Saturday, February 16, 2013

ReactiveCocoa Explanation

Josh Abernathy:

Because we treat all the inputs to our app as different things—a touch event here, a web response there—we can’t combine them in any meaningful way. We can’t transform them uniformly. And so our only tool for dealing with all these different things is state. When our only tool is state, every problem looks like a stateful nail.

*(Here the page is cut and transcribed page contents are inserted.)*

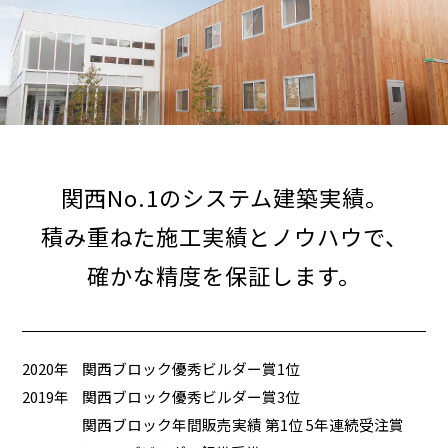
関西No.1のシステム建築実績。
積み重ねた施工実績とノウハウで、
確かな精度を保証します。
2020年
関西ブロック優秀ビルダー賞1位
2019年
関西ブロック優秀ビルダー賞3位
関西ブロック年間販売実績 第1位 5年連続受注賞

But happily this perspective of our app’s output as a function of its inputs over time gives us a new tool: functional reactive programming. Functional reactive programming (FRP) is a paradigm built around the idea of time-varying values produced by time-varying functions.

He also has a basic example of what this looks like in Objective-C. I have not had a chance to look into ReactiveCocoa deeply yet, but from what I’ve seen so far it looks very exciting. It looks like what Cocoa Bindings should have been, designed to scale up from the easy cases to the harder ones, and taking full advantage of blocks.

Update (2013-02-18): Mattt Thompson:

Bindings replace a lot of boilerplate glue code and allow programming to be done in Interface Builder, but they’re severely limited and impossible to debug. RAC offers a clear, understandable, and extensible code-based API that works in iOS and is apt to replace all but the most trivial uses of bindings in your OS X application.